• **Exercise aim**: Look below for the line containing "现场，商城幼儿园书记史新枝根据幼儿的年龄特点，结" and the line containing "Föreningen Altiras danslokal", then set down both and every line between them exactly, without pictures.

• **Stored data entries**:
********************
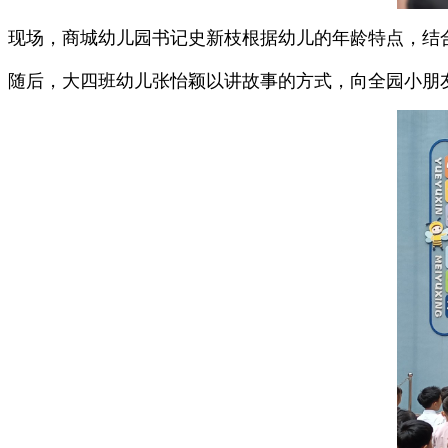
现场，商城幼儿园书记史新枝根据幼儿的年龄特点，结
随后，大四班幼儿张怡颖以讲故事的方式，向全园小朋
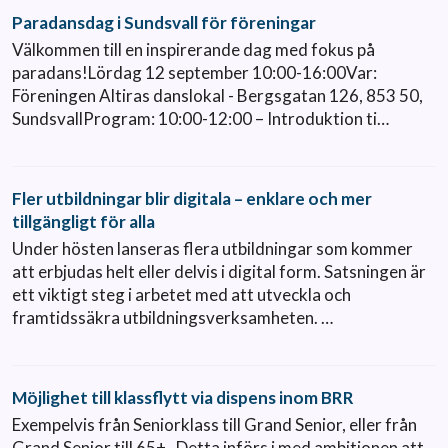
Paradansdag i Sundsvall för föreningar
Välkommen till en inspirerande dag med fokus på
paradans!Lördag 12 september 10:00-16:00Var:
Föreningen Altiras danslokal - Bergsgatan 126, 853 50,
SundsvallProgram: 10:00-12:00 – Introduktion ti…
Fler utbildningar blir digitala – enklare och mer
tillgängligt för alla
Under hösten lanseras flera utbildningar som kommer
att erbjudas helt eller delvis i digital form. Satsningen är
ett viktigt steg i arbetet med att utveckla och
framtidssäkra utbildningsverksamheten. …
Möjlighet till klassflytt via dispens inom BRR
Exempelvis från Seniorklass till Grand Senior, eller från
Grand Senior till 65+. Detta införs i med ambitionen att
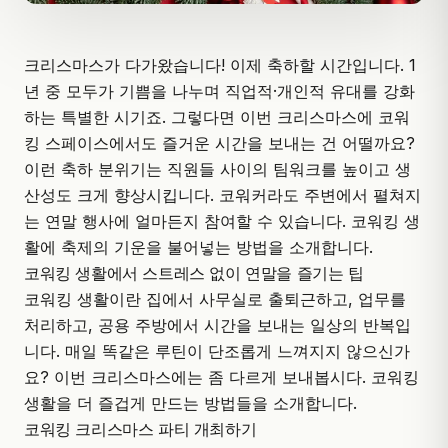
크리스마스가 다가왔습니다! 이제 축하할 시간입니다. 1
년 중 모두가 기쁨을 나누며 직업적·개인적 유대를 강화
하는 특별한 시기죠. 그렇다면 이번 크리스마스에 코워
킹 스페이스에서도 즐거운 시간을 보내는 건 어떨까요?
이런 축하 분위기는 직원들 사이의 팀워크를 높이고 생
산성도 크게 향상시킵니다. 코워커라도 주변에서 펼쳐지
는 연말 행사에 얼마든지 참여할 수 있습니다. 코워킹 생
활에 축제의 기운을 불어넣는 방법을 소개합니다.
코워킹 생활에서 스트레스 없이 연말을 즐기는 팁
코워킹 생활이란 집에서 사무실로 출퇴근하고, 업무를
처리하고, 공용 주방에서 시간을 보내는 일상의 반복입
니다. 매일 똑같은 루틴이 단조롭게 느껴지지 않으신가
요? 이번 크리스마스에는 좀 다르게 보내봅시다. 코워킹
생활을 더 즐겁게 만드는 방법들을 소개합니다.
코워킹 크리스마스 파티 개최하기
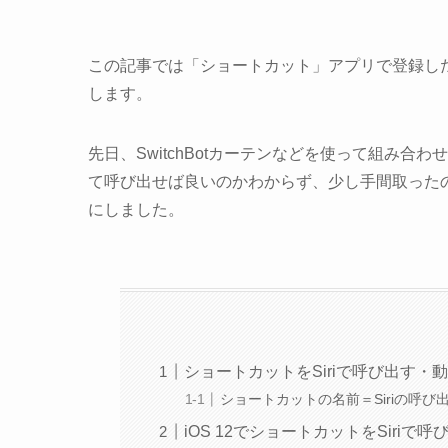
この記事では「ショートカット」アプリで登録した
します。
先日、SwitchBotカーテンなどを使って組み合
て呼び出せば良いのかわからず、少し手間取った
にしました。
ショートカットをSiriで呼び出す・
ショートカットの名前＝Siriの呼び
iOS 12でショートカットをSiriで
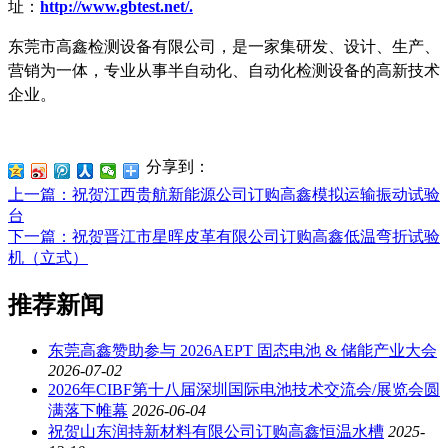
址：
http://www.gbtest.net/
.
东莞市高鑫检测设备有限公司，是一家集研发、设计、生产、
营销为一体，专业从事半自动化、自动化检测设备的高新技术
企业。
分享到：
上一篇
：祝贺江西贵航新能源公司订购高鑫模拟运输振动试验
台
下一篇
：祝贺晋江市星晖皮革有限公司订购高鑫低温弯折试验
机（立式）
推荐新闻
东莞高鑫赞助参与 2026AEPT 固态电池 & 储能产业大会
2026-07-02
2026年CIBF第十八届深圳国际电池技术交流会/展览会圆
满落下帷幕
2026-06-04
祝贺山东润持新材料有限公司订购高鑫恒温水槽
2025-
********************
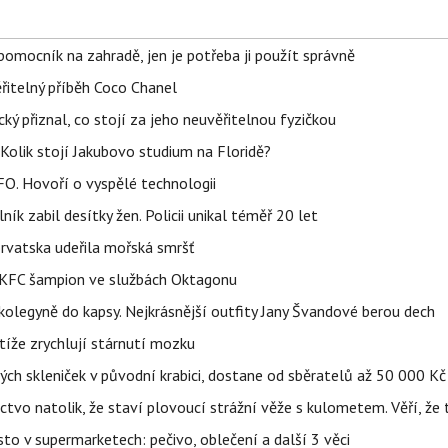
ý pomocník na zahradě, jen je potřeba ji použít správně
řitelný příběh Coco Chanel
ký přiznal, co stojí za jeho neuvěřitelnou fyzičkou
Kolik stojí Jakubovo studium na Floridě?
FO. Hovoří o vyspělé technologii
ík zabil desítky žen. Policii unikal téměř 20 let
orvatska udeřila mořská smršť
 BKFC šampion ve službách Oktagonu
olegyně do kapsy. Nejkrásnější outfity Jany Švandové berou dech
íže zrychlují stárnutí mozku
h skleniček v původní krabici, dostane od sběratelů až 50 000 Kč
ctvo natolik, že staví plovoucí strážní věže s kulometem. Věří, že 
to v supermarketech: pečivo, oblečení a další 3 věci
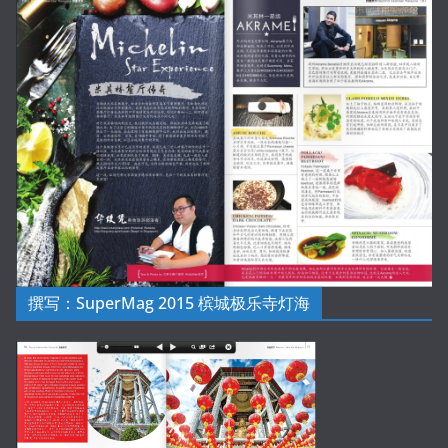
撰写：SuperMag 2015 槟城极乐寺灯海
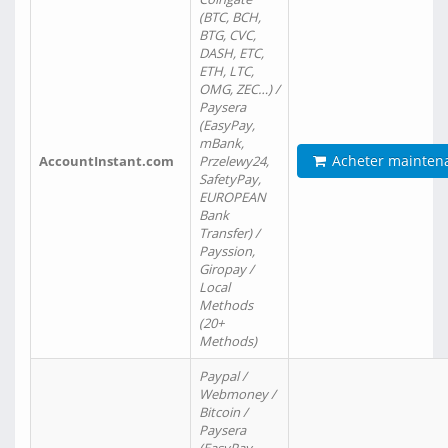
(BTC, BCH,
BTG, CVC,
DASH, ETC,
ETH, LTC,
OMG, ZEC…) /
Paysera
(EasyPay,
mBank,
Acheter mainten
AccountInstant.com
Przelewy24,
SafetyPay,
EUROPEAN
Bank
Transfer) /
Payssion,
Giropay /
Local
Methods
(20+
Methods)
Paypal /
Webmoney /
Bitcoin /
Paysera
********************
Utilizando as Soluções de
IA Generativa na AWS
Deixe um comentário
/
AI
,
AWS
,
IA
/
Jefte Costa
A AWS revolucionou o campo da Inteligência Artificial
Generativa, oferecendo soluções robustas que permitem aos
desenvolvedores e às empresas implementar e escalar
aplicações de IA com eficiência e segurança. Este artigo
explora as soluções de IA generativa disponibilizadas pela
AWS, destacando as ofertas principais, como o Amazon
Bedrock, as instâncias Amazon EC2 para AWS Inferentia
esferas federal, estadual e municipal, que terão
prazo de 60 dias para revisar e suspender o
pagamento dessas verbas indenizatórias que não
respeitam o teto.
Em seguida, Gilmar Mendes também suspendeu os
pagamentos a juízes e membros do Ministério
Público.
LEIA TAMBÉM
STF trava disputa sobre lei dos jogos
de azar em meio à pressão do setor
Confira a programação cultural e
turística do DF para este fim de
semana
********************
• **Result for this exercise**:
现场，商城幼儿园书记史新枝根据幼儿的年龄特点，结
随后，大四班幼儿张怡颖以讲故事的方式，向全园小朋
Paradansdag i Sundsvall för föreningar
Välkommen till en inspirerande dag med fokus på
paradans!Lördag 12 september 10:00-16:00Var:
Föreningen Altiras danslokal - Bergsgatan 126, 853 50,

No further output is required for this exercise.